Records for the task section start

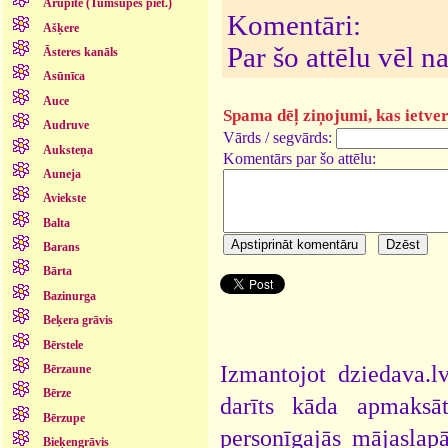
Arupīte (Tumšupes piet.)
Komentāri:
Ašķere
Par šo attēlu vēl 
Āsteres kanāls
Asūnīca
Auce
Spama dēļ ziņojumi, kas ietver 
Audruve
Vārds / segvārds:
Auksteņa
Komentārs par šo attēlu:
Auneja
Aviekste
Balta
Barans
Bārta
Bazinurga
Beķera grāvis
Bērstele
Izmantojot dziedava.lv
Bērzaune
Bērze
darīts kāda apmaksāt
Bērzupe
personīgajās mājaslap
Bieķengrāvis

Records for the task section end

## Directions for this task
Filtering the entries above by the word "attēlu", copy each line that matches.

## Worked solution
Par šo attēlu vēl 
Komentārs par šo attēlu:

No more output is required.